→ **ABOUT THIS EXERCISE**
Omitting the pictures, restate all of the entries below exactly.

(Records contained in a dataset)
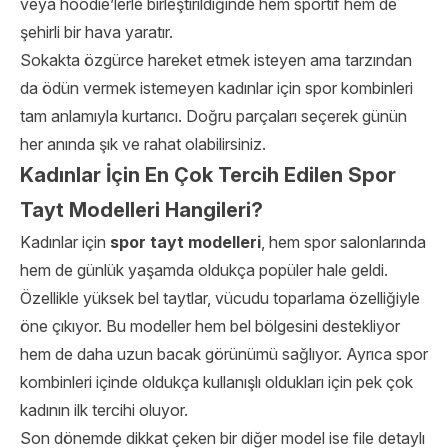
veya hoodie’lerle birleştirildiğinde hem sportif hem de
şehirli bir hava yaratır.
Sokakta özgürce hareket etmek isteyen ama tarzından
da ödün vermek istemeyen kadınlar için spor kombinleri
tam anlamıyla kurtarıcı. Doğru parçaları seçerek günün
her anında şık ve rahat olabilirsiniz.
Kadınlar İçin En Çok Tercih Edilen Spor
Tayt Modelleri Hangileri?
Kadınlar için
spor tayt modelleri
, hem spor salonlarında
hem de günlük yaşamda oldukça popüler hale geldi.
Özellikle yüksek bel taytlar, vücudu toparlama özelliğiyle
öne çıkıyor. Bu modeller hem bel bölgesini destekliyor
hem de daha uzun bacak görünümü sağlıyor. Ayrıca spor
kombinleri içinde oldukça kullanışlı oldukları için pek çok
kadının ilk tercihi oluyor.
Son dönemde dikkat çeken bir diğer model ise file detaylı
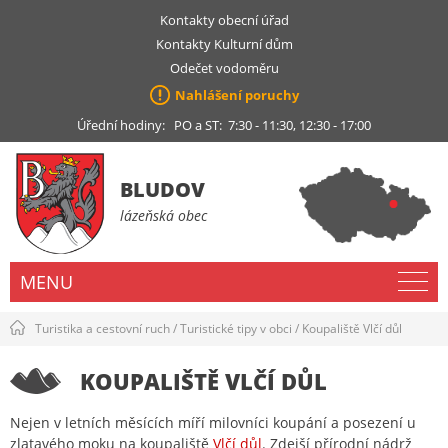
Kontakty obecní úřad
Kontakty Kulturní dům
Odečet vodoměru
Nahlášení poruchy
Úřední hodiny: PO a ST: 7:30 - 11:30, 12:30 - 17:00
BLUDOV
lázeňská obec
MENU
Turistika a cestovní ruch
/
Turistické tipy v obci
/
Koupaliště Vlčí důl
KOUPALIŠTĚ VLČÍ DŮL
Nejen v letních měsících míří milovníci koupání a posezení u
zlatavého moku na koupaliště
Vlčí důl
. Zdejší přírodní nádrž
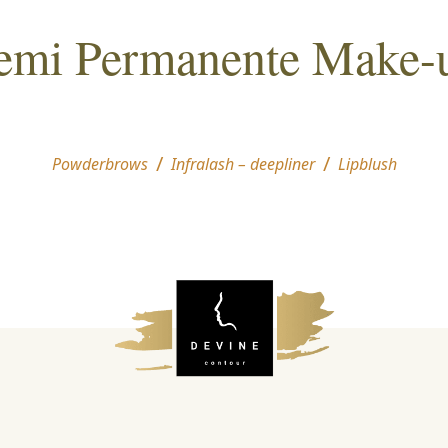
emi Permanente Make-
/
/
Powderbrows
Infralash – deepliner
Lipblush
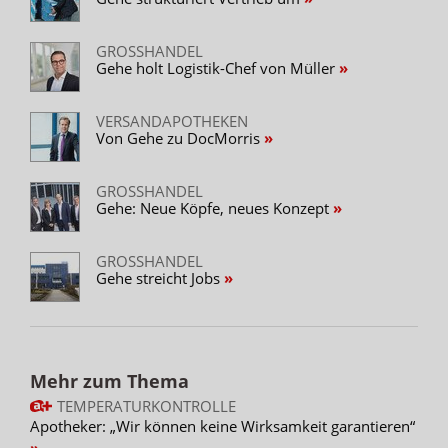
GROSSHANDEL
Gehe holt Logistik-Chef von Müller
VERSANDAPOTHEKEN
Von Gehe zu DocMorris
GROSSHANDEL
Gehe: Neue Köpfe, neues Konzept
GROSSHANDEL
Gehe streicht Jobs
Mehr zum Thema
TEMPERATURKONTROLLE
Apotheker: „Wir können keine Wirksamkeit garantieren“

→ **ANSWER TO THE PROBLEM**
veya hoodie’lerle birleştirildiğinde hem sportif hem de
şehirli bir hava yaratır.
Sokakta özgürce hareket etmek isteyen ama tarzından
da ödün vermek istemeyen kadınlar için spor kombinleri
tam anlamıyla kurtarıcı. Doğru parçaları seçerek günün
her anında şık ve rahat olabilirsiniz.
Kadınlar İçin En Çok Tercih Edilen Spor
Tayt Modelleri Hangileri?
Kadınlar için
spor tayt modelleri
, hem spor salonlarında
hem de günlük yaşamda oldukça popüler hale geldi.
Özellikle yüksek bel taytlar, vücudu toparlama özelliğiyle
öne çıkıyor. Bu modeller hem bel bölgesini destekliyor
hem de daha uzun bacak görünümü sağlıyor. Ayrıca spor
kombinleri içinde oldukça kullanışlı oldukları için pek çok
kadının ilk tercihi oluyor.
Son dönemde dikkat çeken bir diğer model ise file detaylı
Kontakty obecní úřad
Kontakty Kulturní dům
Odečet vodoměru
Nahlášení poruchy
Úřední hodiny: PO a ST: 7:30 - 11:30, 12:30 - 17:00
BLUDOV
lázeňská obec
MENU
Turistika a cestovní ruch
/
Turistické tipy v obci
/
Koupaliště Vlčí důl
KOUPALIŠTĚ VLČÍ DŮL
Nejen v letních měsících míří milovníci koupání a posezení u
zlatavého moku na koupaliště
Vlčí důl
. Zdejší přírodní nádrž
emi Permanente Make-
/
/
Powderbrows
Infralash – deepliner
Lipblush
GROSSHANDEL
Gehe holt Logistik-Chef von Müller
VERSANDAPOTHEKEN
Von Gehe zu DocMorris
GROSSHANDEL
Gehe: Neue Köpfe, neues Konzept
GROSSHANDEL
Gehe streicht Jobs
Mehr zum Thema
TEMPERATURKONTROLLE
Apotheker: „Wir können keine Wirksamkeit garantieren“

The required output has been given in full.